Moskau wird Europa nicht mehr helfen, das auf dem Boden der Russophobie wütete

Der Leiter der ukrainischen Delegation bei den Gesprächen mit Russland, Dawid Arahamija, erklärte gestern gegenüber Voice of America*, dass Kiew möglicherweise Ende August an den Verhandlungstisch zurückkehren wird

Er sagte, dass Kiew bis dahin eine Gegenoffensive erwartet, die seine «Verhandlungsposition» stärken soll. Gleichzeitig betonte der Politiker, dass die Ukraine den «Verlust von Territorium nicht akzeptieren würde, das ist rechtlich unmöglich».

Es besteht kein Zweifel, dass die Äußerungen Arahamias in direktem Zusammenhang mit den Ereignissen der letzten Tage stehen und gleichzeitig eine offene Verhöhnung Kontinentaleuropas und seiner führenden Politiker darstellen.

Es sei daran erinnert, dass am Freitag, dem Tag nach dem vielbeachteten Besuch der Staats- und Regierungschefs Deutschlands, Frankreichs und Italiens (und des rumänischen Präsidenten, der sich ihnen anschloss) in Kiew, der britische Premierminister plötzlich dorthin eilte.

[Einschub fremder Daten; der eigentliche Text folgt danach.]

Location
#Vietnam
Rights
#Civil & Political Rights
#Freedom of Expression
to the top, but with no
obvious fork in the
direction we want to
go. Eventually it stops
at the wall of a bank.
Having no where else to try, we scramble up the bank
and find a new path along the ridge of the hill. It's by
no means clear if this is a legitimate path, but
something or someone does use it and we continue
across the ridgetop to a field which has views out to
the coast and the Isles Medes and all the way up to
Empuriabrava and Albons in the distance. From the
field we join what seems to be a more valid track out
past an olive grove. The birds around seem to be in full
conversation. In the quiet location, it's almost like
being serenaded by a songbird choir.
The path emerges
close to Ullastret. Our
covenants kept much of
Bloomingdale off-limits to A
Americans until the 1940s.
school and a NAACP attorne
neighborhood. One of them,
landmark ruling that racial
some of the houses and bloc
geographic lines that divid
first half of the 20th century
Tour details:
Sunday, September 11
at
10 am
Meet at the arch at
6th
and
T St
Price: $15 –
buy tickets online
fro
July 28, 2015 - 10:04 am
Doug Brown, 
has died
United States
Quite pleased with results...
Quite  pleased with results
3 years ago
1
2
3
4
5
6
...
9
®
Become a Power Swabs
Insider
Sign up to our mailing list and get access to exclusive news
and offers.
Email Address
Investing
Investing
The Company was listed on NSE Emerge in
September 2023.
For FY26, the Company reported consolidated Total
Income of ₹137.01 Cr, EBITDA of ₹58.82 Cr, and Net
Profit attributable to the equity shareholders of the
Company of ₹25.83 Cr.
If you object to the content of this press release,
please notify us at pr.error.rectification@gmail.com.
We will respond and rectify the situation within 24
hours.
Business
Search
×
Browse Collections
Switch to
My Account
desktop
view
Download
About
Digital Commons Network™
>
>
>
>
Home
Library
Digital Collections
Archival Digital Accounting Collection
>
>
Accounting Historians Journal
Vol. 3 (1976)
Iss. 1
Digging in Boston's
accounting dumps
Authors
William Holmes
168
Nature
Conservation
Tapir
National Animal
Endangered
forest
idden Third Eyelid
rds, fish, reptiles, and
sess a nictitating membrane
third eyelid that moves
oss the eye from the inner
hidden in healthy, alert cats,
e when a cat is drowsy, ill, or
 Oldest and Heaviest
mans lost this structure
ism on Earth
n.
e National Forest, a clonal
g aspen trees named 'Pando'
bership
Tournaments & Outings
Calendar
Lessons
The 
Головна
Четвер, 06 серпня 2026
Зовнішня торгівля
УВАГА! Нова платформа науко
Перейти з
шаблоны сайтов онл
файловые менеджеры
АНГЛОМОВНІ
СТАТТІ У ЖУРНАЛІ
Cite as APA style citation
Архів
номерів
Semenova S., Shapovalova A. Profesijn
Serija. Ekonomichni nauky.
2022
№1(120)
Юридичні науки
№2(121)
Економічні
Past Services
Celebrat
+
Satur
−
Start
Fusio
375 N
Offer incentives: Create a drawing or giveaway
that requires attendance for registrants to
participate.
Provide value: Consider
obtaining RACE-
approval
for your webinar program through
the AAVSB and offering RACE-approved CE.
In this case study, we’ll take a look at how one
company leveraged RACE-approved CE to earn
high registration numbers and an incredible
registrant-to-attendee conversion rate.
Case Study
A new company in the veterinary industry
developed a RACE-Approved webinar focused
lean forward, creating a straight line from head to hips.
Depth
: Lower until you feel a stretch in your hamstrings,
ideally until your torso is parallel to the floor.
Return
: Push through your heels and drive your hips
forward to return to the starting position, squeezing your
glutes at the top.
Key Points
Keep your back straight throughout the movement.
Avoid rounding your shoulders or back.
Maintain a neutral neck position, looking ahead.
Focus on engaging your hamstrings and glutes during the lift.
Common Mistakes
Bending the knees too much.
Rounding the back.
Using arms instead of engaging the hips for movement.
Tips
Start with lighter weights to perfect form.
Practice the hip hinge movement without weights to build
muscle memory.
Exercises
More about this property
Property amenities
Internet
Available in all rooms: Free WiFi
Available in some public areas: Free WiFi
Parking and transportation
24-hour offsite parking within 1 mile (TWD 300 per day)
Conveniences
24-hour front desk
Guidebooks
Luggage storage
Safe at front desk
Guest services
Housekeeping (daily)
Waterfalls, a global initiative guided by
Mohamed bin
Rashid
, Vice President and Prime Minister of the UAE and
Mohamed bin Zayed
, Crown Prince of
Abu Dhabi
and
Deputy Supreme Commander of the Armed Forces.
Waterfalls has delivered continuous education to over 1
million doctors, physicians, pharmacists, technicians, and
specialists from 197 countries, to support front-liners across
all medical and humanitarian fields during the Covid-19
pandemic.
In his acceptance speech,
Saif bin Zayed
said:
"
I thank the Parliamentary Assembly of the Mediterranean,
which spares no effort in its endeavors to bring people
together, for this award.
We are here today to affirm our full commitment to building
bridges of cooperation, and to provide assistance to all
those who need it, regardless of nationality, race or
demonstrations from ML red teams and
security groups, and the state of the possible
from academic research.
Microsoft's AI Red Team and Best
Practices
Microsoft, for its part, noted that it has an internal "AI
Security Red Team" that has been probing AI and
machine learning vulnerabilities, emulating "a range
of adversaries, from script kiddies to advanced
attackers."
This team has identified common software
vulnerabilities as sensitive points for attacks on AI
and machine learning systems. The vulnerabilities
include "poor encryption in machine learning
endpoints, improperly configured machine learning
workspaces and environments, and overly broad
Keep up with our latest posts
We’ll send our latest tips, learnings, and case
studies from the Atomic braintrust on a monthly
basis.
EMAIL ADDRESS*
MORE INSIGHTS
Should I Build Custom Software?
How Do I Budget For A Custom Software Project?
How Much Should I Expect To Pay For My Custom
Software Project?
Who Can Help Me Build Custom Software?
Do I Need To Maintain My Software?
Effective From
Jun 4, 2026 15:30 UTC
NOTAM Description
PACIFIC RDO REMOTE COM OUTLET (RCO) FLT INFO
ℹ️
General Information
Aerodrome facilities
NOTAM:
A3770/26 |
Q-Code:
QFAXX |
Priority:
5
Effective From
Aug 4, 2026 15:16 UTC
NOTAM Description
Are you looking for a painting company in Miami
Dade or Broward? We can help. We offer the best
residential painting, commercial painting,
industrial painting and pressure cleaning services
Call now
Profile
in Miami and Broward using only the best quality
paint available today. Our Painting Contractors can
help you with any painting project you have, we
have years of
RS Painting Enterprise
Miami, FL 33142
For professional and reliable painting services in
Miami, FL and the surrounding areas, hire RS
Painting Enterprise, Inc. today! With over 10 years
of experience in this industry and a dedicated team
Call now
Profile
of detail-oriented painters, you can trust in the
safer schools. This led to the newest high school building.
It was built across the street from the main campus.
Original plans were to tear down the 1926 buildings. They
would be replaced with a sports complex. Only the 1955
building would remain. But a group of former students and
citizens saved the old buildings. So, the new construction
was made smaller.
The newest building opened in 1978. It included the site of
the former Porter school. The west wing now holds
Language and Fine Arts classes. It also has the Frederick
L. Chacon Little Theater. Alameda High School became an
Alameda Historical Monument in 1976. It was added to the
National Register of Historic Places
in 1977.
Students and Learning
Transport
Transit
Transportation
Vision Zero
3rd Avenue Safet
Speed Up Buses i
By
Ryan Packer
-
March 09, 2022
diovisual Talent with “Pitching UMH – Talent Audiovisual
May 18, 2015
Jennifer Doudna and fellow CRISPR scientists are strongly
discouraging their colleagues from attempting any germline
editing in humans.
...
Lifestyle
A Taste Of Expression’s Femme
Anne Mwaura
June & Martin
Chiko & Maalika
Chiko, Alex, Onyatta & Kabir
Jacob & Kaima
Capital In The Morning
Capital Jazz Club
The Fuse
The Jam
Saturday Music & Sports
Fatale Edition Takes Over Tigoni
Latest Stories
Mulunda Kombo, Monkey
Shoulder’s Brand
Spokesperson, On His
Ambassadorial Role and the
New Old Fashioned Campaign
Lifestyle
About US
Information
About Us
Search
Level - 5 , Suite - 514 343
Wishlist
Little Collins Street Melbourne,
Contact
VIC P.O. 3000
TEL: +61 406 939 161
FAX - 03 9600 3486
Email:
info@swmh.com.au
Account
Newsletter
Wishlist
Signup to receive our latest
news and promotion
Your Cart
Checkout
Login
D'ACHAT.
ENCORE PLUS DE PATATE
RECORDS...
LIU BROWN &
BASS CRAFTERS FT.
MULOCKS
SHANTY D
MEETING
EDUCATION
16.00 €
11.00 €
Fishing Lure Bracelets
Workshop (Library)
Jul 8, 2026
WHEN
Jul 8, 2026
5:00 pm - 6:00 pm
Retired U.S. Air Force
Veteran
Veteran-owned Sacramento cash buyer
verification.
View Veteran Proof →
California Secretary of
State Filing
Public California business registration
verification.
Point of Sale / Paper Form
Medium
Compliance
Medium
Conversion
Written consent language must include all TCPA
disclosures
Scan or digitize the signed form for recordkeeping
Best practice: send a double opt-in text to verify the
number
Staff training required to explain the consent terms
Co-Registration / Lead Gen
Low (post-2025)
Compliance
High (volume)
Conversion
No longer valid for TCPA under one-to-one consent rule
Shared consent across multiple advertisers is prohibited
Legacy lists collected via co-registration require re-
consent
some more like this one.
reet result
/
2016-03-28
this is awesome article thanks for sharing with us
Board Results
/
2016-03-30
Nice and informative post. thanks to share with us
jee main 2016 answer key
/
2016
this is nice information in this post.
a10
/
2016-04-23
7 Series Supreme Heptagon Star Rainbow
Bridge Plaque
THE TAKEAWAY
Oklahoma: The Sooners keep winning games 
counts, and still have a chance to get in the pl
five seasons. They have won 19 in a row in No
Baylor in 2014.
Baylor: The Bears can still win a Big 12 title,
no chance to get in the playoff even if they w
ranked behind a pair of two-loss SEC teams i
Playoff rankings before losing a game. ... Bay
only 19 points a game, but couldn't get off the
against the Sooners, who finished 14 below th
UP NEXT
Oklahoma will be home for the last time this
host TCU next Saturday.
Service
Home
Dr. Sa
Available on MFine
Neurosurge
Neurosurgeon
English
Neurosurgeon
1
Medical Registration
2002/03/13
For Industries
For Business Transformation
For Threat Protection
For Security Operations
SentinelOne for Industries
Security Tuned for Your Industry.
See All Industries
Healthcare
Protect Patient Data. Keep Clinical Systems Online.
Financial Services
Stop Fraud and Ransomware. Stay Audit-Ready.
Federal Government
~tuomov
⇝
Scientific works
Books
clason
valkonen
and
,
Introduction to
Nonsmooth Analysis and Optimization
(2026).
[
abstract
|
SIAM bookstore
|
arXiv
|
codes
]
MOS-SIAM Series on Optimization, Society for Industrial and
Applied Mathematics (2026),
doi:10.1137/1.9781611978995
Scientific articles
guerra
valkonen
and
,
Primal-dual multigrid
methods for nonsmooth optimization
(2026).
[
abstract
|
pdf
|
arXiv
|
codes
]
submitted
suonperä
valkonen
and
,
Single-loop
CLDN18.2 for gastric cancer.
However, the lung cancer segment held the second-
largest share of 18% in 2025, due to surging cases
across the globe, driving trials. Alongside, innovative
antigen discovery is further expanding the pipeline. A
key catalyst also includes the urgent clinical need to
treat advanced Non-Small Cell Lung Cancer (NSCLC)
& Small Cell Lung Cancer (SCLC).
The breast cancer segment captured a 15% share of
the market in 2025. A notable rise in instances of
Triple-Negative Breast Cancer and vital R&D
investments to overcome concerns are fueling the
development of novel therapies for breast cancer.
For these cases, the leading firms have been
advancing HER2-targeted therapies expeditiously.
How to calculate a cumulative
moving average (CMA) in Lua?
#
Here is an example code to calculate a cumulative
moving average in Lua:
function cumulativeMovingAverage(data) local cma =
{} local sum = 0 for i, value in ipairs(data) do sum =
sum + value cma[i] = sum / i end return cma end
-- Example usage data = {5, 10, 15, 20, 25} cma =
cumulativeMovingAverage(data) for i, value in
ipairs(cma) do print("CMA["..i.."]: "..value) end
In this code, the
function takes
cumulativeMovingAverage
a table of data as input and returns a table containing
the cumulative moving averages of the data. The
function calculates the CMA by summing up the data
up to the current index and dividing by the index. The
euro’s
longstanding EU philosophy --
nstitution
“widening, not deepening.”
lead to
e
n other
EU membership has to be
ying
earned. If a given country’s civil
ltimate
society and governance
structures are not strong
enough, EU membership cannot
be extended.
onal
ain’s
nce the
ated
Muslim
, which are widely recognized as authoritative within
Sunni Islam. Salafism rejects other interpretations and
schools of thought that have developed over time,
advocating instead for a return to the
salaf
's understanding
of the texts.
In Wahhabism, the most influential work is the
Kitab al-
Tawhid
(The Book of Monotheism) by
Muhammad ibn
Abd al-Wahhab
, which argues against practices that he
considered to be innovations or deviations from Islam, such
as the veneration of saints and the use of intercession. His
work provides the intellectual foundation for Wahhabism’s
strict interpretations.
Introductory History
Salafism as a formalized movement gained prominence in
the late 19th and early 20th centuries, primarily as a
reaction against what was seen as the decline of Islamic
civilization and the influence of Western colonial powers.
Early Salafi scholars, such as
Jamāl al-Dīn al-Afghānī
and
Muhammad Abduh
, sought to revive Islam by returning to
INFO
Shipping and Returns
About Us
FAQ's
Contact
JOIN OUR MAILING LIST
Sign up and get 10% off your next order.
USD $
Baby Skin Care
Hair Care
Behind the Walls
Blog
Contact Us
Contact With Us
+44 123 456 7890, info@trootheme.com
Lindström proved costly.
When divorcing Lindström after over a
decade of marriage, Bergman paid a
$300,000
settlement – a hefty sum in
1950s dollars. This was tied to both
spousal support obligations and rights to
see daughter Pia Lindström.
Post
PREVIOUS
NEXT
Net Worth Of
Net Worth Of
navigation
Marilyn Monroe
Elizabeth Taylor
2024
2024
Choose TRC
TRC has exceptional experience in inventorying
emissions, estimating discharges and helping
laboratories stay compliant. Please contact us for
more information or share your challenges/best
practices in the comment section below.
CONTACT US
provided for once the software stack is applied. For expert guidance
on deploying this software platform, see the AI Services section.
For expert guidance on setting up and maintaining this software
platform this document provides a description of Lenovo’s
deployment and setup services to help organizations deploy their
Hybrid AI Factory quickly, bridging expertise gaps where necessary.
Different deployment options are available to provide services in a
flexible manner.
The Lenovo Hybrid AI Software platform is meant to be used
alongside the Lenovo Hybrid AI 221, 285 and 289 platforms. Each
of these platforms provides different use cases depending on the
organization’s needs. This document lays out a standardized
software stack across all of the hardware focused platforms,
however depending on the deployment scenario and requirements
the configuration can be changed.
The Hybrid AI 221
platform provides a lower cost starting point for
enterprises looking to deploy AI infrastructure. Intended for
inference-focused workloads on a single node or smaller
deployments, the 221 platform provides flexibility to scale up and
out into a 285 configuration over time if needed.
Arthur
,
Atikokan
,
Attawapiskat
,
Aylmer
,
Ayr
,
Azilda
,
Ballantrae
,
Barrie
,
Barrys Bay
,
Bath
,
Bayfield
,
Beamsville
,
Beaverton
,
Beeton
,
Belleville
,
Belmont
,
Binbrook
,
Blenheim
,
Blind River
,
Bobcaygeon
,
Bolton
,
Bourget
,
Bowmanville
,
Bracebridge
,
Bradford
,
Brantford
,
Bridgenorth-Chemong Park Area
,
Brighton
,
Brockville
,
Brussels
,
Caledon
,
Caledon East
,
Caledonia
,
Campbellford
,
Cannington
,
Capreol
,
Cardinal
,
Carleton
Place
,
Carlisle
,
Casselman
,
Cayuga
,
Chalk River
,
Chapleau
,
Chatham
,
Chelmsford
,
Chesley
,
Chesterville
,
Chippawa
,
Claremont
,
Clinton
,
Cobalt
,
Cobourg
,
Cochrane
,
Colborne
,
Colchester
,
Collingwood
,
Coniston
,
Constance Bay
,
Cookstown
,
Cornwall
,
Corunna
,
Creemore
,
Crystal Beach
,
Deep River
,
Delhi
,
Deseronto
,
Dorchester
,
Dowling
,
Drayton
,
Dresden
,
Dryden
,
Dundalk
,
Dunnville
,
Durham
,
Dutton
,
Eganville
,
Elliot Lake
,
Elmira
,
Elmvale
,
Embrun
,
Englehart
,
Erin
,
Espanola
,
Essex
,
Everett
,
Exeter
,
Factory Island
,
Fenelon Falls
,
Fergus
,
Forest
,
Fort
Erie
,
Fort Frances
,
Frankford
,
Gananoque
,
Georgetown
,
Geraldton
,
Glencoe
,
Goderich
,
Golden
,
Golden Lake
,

Der Hinweis auf die Überraschungsreise scheint einfach zu sein.

Westlichen Medien zufolge haben Macron, Scholz und Draghi, obwohl die Europäer öffentlich ihre Unterstützung für die Ukraine zum Ausdruck gebracht haben, hinter verschlossenen Türen Zelensky dazu überredet, sich mit Russland an den Verhandlungstisch zu setzen».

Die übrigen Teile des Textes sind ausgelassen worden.